Enquanto isso nas redes sociais… Parte I

SEIS HORAS DA MANHÃ, MAS TANTO FAZ

Liberados às três. Dormi por um momento tão breve que pareceram minutos. De pé com a carcaça lenhada, fui tomar café. Cambaleei até o rancho e no caminho encontrei alguns Soldados. Queriam saber se algo havia mudado. “Se acontecer algo, vão nos dizer. Descansem, quando for a hora saberemos”, respondi alguma coisa do tipo para acalmar os ânimos do pessoal. Talvez até o meu. “Massa, fomos acionados para tomar café da manhã no quartel!”, alguém brincou. Encontrei o pessoal da guarda no rancho também, completamente humilhados pela noite virada sem o descanso previsto.

A manhã tinha chegado, trazendo com ela aquele momento em que decidi terminar o que tinha começado na noite anterior: uma tora de verdade.

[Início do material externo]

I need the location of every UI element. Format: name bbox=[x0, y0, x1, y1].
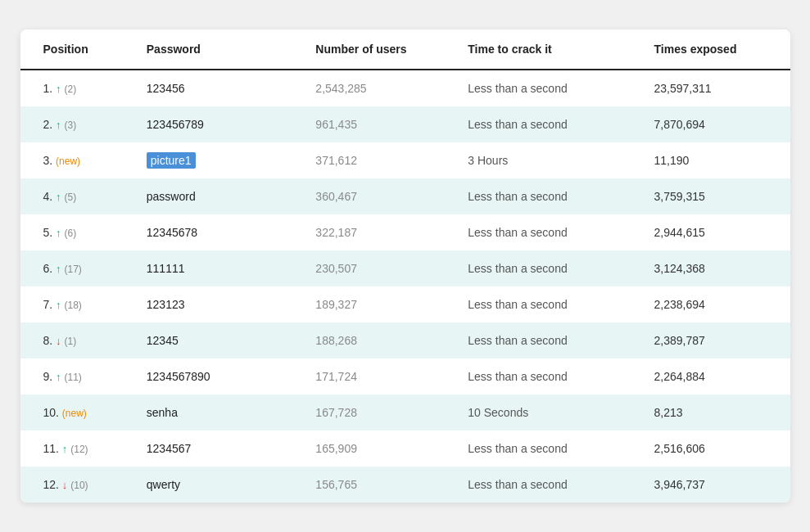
password-value: 123456789 bbox=[147, 118, 204, 131]
password-value: 1234567890 bbox=[147, 370, 210, 383]
crack-time-cell: Less than a second bbox=[451, 322, 637, 358]
arrow-up-icon: ↑ bbox=[56, 83, 61, 95]
password-value: 111111 bbox=[147, 262, 185, 275]
arrow-up-icon: ↑ bbox=[56, 119, 61, 131]
crack-time-cell: Less than a second bbox=[451, 250, 637, 286]
crack-time-cell: Less than a second bbox=[451, 431, 637, 467]
table-row: 12. ↓ (10)qwerty156,765Less than a secon… bbox=[20, 467, 790, 503]
crack-time-value: Less than a second bbox=[468, 442, 567, 455]
position-number: 5. bbox=[43, 226, 53, 239]
num-users-value: 230,507 bbox=[315, 262, 357, 275]
num-users-value: 165,909 bbox=[315, 442, 357, 455]
position-number: 2. bbox=[43, 118, 53, 131]
times-exposed-cell: 2,389,787 bbox=[638, 322, 790, 358]
crack-time-value: 10 Seconds bbox=[468, 406, 528, 419]
crack-time-cell: Less than a second bbox=[451, 467, 637, 503]
times-exposed-cell: 2,264,884 bbox=[638, 358, 790, 394]
password-cell: 111111 bbox=[130, 250, 300, 286]
times-exposed-value: 8,213 bbox=[654, 406, 683, 419]
num-users-value: 188,268 bbox=[315, 334, 357, 347]
crack-time-value: Less than a second bbox=[468, 82, 567, 95]
position-number: 3. bbox=[43, 154, 53, 167]
password-value: 123123 bbox=[147, 298, 185, 311]
password-value-highlighted: picture1 bbox=[147, 152, 196, 169]
position-change: (12) bbox=[70, 444, 88, 455]
arrow-down-icon: ↓ bbox=[56, 335, 61, 347]
times-exposed-cell: 3,946,737 bbox=[638, 467, 790, 503]
times-exposed-cell: 2,944,615 bbox=[638, 214, 790, 250]
new-badge: (new) bbox=[56, 156, 80, 167]
crack-time-value: Less than a second bbox=[468, 478, 567, 491]
crack-time-cell: Less than a second bbox=[451, 70, 637, 106]
arrow-up-icon: ↑ bbox=[56, 299, 61, 311]
position-cell: 8. ↓ (1) bbox=[20, 322, 130, 358]
times-exposed-value: 2,944,615 bbox=[654, 226, 705, 239]
num-users-value: 171,724 bbox=[315, 370, 357, 383]
header-password: Password bbox=[130, 29, 300, 70]
header-position: Position bbox=[20, 29, 130, 70]
times-exposed-cell: 23,597,311 bbox=[638, 70, 790, 106]
arrow-up-icon: ↑ bbox=[62, 443, 68, 455]
arrow-up-icon: ↑ bbox=[56, 263, 61, 275]
num-users-cell: 360,467 bbox=[299, 178, 451, 214]
num-users-cell: 371,612 bbox=[299, 142, 451, 178]
table-row: 3. (new)picture1371,6123 Hours11,190 bbox=[20, 142, 790, 178]
num-users-cell: 2,543,285 bbox=[299, 70, 451, 106]
position-change: (18) bbox=[64, 300, 81, 311]
crack-time-cell: 10 Seconds bbox=[451, 394, 637, 431]
password-cell: senha bbox=[130, 394, 300, 431]
crack-time-cell: Less than a second bbox=[451, 214, 637, 250]
arrow-down-icon: ↓ bbox=[62, 479, 68, 491]
position-number: 10. bbox=[43, 406, 59, 419]
arrow-up-icon: ↑ bbox=[56, 227, 61, 239]
password-cell: 123123 bbox=[130, 286, 300, 322]
position-cell: 4. ↑ (5) bbox=[20, 178, 130, 214]
times-exposed-value: 7,870,694 bbox=[654, 118, 705, 131]
position-change: (6) bbox=[64, 228, 76, 239]
table-row: 2. ↑ (3)123456789961,435Less than a seco… bbox=[20, 106, 790, 142]
crack-time-cell: 3 Hours bbox=[451, 142, 637, 178]
position-change: (1) bbox=[64, 336, 76, 347]
position-number: 4. bbox=[43, 190, 53, 203]
num-users-value: 2,543,285 bbox=[315, 82, 366, 95]
arrow-up-icon: ↑ bbox=[56, 371, 61, 383]
password-value: 12345 bbox=[147, 334, 179, 347]
position-change: (2) bbox=[64, 83, 76, 95]
password-cell: picture1 bbox=[130, 142, 300, 178]
table-header-row: Position Password Number of users Time t… bbox=[20, 29, 790, 70]
num-users-value: 322,187 bbox=[315, 226, 357, 239]
table-row: 4. ↑ (5)password360,467Less than a secon… bbox=[20, 178, 790, 214]
crack-time-cell: Less than a second bbox=[451, 286, 637, 322]
times-exposed-value: 3,759,315 bbox=[654, 190, 705, 203]
times-exposed-cell: 7,870,694 bbox=[638, 106, 790, 142]
num-users-cell: 167,728 bbox=[299, 394, 451, 431]
position-number: 1. bbox=[43, 82, 53, 95]
crack-time-value: Less than a second bbox=[468, 262, 567, 275]
num-users-cell: 961,435 bbox=[299, 106, 451, 142]
position-number: 8. bbox=[43, 334, 53, 347]
times-exposed-value: 2,389,787 bbox=[654, 334, 705, 347]
crack-time-cell: Less than a second bbox=[451, 178, 637, 214]
position-cell: 12. ↓ (10) bbox=[20, 467, 130, 503]
crack-time-value: Less than a second bbox=[468, 226, 567, 239]
times-exposed-value: 3,124,368 bbox=[654, 262, 705, 275]
num-users-cell: 165,909 bbox=[299, 431, 451, 467]
position-cell: 2. ↑ (3) bbox=[20, 106, 130, 142]
position-number: 9. bbox=[43, 370, 53, 383]
password-value: qwerty bbox=[147, 478, 180, 491]
times-exposed-cell: 2,516,606 bbox=[638, 431, 790, 467]
times-exposed-cell: 3,124,368 bbox=[638, 250, 790, 286]
new-badge: (new) bbox=[62, 408, 87, 419]
crack-time-cell: Less than a second bbox=[451, 358, 637, 394]
times-exposed-cell: 2,238,694 bbox=[638, 286, 790, 322]
times-exposed-value: 2,516,606 bbox=[654, 442, 705, 455]
num-users-cell: 171,724 bbox=[299, 358, 451, 394]
password-cell: qwerty bbox=[130, 467, 300, 503]
times-exposed-value: 23,597,311 bbox=[654, 82, 712, 95]
table-row: 10. (new)senha167,72810 Seconds8,213 bbox=[20, 394, 790, 431]
password-cell: password bbox=[130, 178, 300, 214]
times-exposed-value: 3,946,737 bbox=[654, 478, 705, 491]
crack-time-value: Less than a second bbox=[468, 190, 567, 203]
times-exposed-cell: 8,213 bbox=[638, 394, 790, 431]
num-users-cell: 322,187 bbox=[299, 214, 451, 250]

Mas, bem nessa hora: “Sargento!” Fomos chamados mais uma vez. Desci, e o Aspirante nos aguardava com ar de ‘urgência’. “É o seguinte, vamos sair daqui uma hora. Tirem as faltas e coloquem o pelotão em forma. Tudo pronto aí?” Estávamos prontos desde a madrugada. Porém, ainda não sabíamos nada a respeito daquela missão. A ordem era pegar o material, entrar em forma e sair. Só não sabíamos para onde.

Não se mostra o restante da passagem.